Without a vaccine, said Haseltine, “The only real way to end it is the way the Chinese did. Every day the Chinese are teaching us how to do it, and here we’re deliberately choosing not to do that.”

To be clear, all of the experts interviewed for this article believe a vaccine, better treatments, and better testing are all likely on the horizon. They just may not be available until at least 18 months from now.

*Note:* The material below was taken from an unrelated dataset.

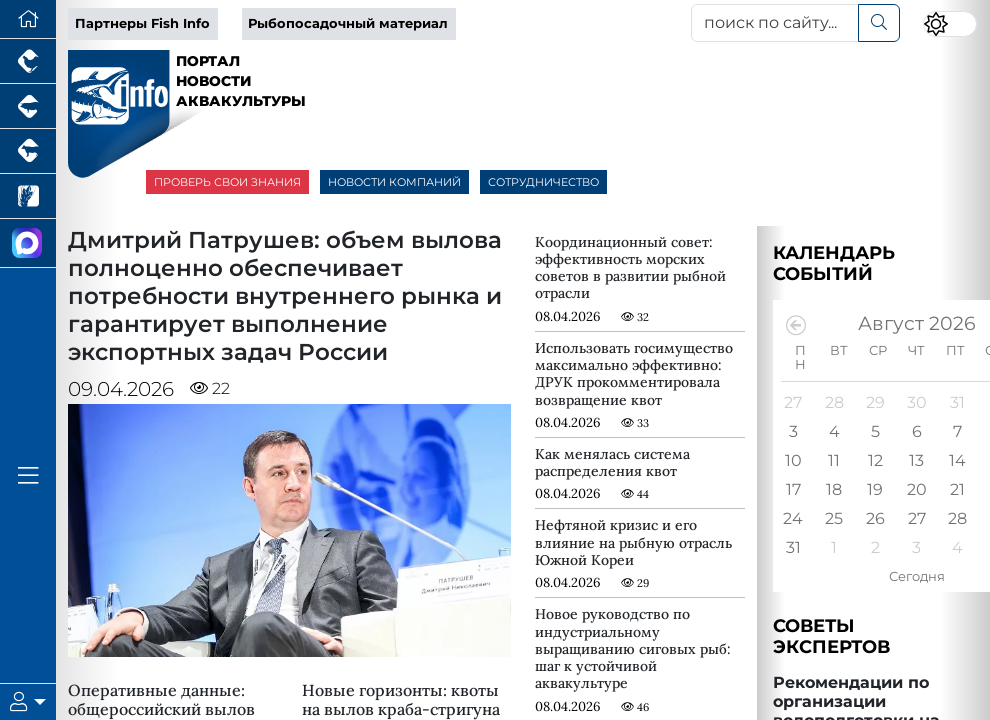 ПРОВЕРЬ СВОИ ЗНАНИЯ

In between the best and worst case scenarios, then, lies the brutal reality of the current culture wars in the United States. It’s a climate in which some politicians refuse to wear masks. Where people in yoga pants are caught on viral videos berating business owners for refusing them entry. Where state leaders threaten to sue major cities for imposing mandates and restrictions to curb the virus. And where a booming disinformation movement has raised legitimate questions about how much of the population would even willingly take an effective vaccine.

But even in that messy reality, there will—in all likelihood—be bright moments of hope, of breakthroughs and recoveries, of sunlight.

“We’ll continue to see hospitalizations and deaths from COVID for the rest of our lifetimes,” said Gostin. But they will be less frequent and less severe, he argued.

And after that? Well, things may be more hopeful.

“What followed the great influenza pandemic 1918?” asked Gostin. “The Roaring Twenties.”